Прогуливая школу, я исходил вдоль и поперек улочки Бебека и Ортакёя, излазил холмы Румелихисары, изучил пароходные пристани Румелихисары, Эмиргана и Истинье, расположенные рядом с ними закусочные для рыбаков и лодочные станции, исследовал места, куда можно было добраться, если сесть на один из останавливающихся у этих пристаней пароходов, поездил по Босфору, побывал в прибрежных деревушках, где рядом со своими счастливыми кошками дремлют у окошек пожилые тетушки и где можно еще было в те годы увидеть старые греческие дома с открытыми с самого утра дверями.
Прогуляв занятия в очередной раз, я снова и снова принимал решение вернуться на путь истинный: лучше учиться, чаще рисовать, поехать в Америку изучать живопись, не огорчать наших карикатурно-доброжелательных американских учителей и не раздражать вялых, потерявших всякий интерес к жизни и оттого ужасно меня самого раздражавших учителей-турок, не совершать больше таких поступков, за которые меня могли бы выгнать из класса.
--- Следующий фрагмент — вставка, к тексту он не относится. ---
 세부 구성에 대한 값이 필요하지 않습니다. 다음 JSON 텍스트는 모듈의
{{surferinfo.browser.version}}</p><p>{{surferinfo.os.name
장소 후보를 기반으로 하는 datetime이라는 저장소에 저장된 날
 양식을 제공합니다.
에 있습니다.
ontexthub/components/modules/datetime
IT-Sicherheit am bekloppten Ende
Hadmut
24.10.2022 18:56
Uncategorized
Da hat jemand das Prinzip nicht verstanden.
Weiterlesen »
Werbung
Вскоре чувство вины превратило меня в фанатичного идеалиста. Я сурово осуждал учителей и вообще взрослых за лень, лживость, двуличие и изворотливость. В те годы самыми ужасными грехами взрослых в моих глазах были нечестность и неискренность. Буквально все во взрослых — манера осведомляться о здоровье друг друга, привычка помыкать учениками, поведение в магазине или на рынке, рассуждения о политике — говорило мне об их двуличии, и мне казалось, что «жизненный опыт», которого, по их словам, мне «не хватает», есть не что иное, как приобретаемая с возрастом способность с необычайной легкостью лгать и лицемерить, а потом притворяться невинной овечкой. Не поймите меня неправильно: я тоже обманывал и лицемерил не меньше других, но после меня мучило такое горькое раскаяние, такой отчаянный страх попасться на лжи, что на некоторое время я начисто лишался душевного равновесия. За свое двуличие я расплачивался сполна и после обещал себе больше не лгать и не лицемерить — не потому, что я был такой совестливый, и не потому, что считал ложь и лицемерие отвратительными вещами, а потому, что не хотел снова пережить мучительное душевное потрясение.
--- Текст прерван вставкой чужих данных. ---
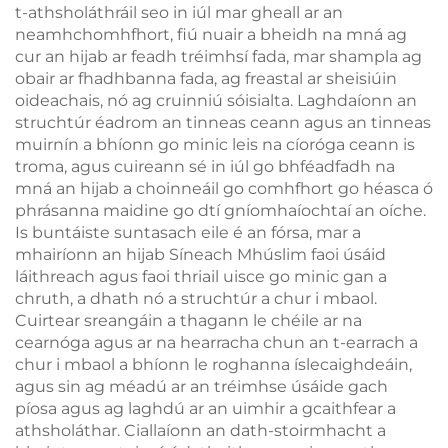
t-athsholáthráil seo in iúl mar gheall ar an
neamhchomhfhort, fiú nuair a bheidh na mná ag
cur an hijab ar feadh tréimhsí fada, mar shampla ag
obair ar fhadhbanna fada, ag freastal ar sheisiúin
oideachais, nó ag cruinniú sóisialta. Laghdaíonn an
struchtúr éadrom an tinneas ceann agus an tinneas
muirnín a bhíonn go minic leis na cíoróga ceann is
troma, agus cuireann sé in iúl go bhféadfadh na
mná an hijab a choinneáil go comhfhort go héasca ó
phrásanna maidine go dtí gníomhaíochtaí an oíche.
Is buntáiste suntasach eile é an fórsa, mar a
mhairíonn an hijab Síneach Mhúslim faoi úsáid
láithreach agus faoi thriail uisce go minic gan a
chruth, a dhath nó a struchtúr a chur i mbaol.
Cuirtear sreangáin a thagann le chéile ar na
cearnóga agus ar na hearracha chun an t-earrach a
chur i mbaol a bhíonn le roghanna íslecaighdeáin,
agus sin ag méadú ar an tréimhse úsáide gach
píosa agus ag laghdú ar an uimhir a gcaithfear a
athsholáthar. Ciallaíonn an dath-stoirmhacht a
И ведь мучался я — все чаще и сильнее — не только после того, как мне случалось соврать или проявить, подобно взрослым, двуличность, — нет, приступ душевной боли мог настичь меня в любой момент: когда, например, я валял дурака, перешучиваясь с приятелями, или стоял один в очереди к билетной кассе кинотеатра в Бейоглу, или брал за руку симпатичную девушку, с которой только что познакомился. Внезапно откуда-то из глубин моего «я» возникал некий таинственный глаз, удалялся на некоторое расстояние и, зависнув в воздухе, принимался с холодным вниманием кинокамеры наблюдать за всем, что я делаю (передаю билетерше деньги или напряженно раздумываю, что бы такого сказать симпатичной девушке, раз уж я взял ее за руку) и говорю (банальные, лицемерные, тупые слова: «„Из России с любовью“, один билет, пожалуйста», «Ты в первый раз на такой вечеринке?»). Я чувствовал себя одновременно и актером, и режиссером какого-то глупого фильма, продолжал жить своей жизнью и в то же время с презрительной усмешкой смотрел на эту жизнь со стороны. В такие моменты я был в состоянии продолжать вести себя «нормально» лишь несколько секунд, потом меня захлестывали волны стыда и страха — все вокруг меня становилось чужим, и я боялся остаться чужаком навсегда. Душа сжималась, словно мятый листок бумаги, сворачивалась в кокон, и меня начинало буквально трясти.
Единственное, что я мог сделать в такой ситуации, — уйти в какую-нибудь пустую комнату и запереть за собой дверь. Только тогда мне становилось полегче. Сидя в одиночестве, я снова и снова вспоминал момент, вызвавший такую боль в моей душе, порой повторяя те вполне обычные слова, что заставили меня корчиться от стыда. Потом брал в руки карандаш и бумагу, начинал писать что-нибудь или рисовать и, если получившийся рисунок мне нравился, то вскоре уже чувствовал, что снова становлюсь «нормальным» и могу вернуться к людям.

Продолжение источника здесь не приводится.